All operators in Bristol would be invited to commit to the deal to help improve their peak hour services. Initial discussions have taken place with First Bus (West of England) about the proposed partnership agreement, which would start with upgrades and extra services to the number 2 bus route. This would include bus stop enhancements, amending traffic signal phasing and some junction changes. The council has also had initial meetings with Stagecoach and CT Plus, but no firm commitments have yet been reached.
Marvin Rees, Mayor of Bristol, said:
“People living and moving through one of the UK’s major cities should have a genuine choice about how they travel. By investing in infrastructure to support sustainable options, we make buses a realistic alternative. We will be considering this deal which focuses on improving commuter journeys to ensure buses are a more reliable and credible everyday option.

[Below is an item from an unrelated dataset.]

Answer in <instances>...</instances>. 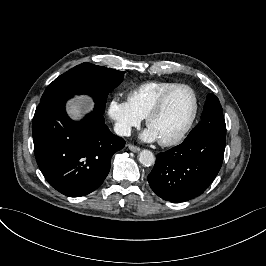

“The status quo of delays and traffic congestion is not an option. Our growing city needs an efficient, integrated transport network and the bus deal is a step toward making that a reality. By further increasing public transport demand in the Bristol region, we also build the business case for a mass transit system.
“We do not have direct control over bus services and cannot force providers to maintain loss-making routes, however we can work together and create the infrastructure for bus priority to help speed up and expand services.”
The proposed deal requires the city’s main operator, First Bus, to invest in more cleaner buses and additional employment and training opportunities to support the doubling of peak-hour frequency on core bus routes.
Cllr Kye Dudd, Cabinet Member for Transport at Bristol City Council, added:
“This is an exciting opportunity to further increase the number of people taking the bus to work, as Bristol bucks national trends and grows passenger numbers. This is the first time in decades Bristol is properly investing in public transport infrastructure which is much-needed to build the conditions for bus services to be a success.
“Within the current deregulated bus market, we do not have the powers we need to decide how bus services are run. However through greater collaboration with the bus industry, we could prioritise commuter services by giving space to buses so they can maintain more reliable, uninterrupted journeys.
“We are calling on private operators to get on board with us to solve one of our city’s biggest challenges.”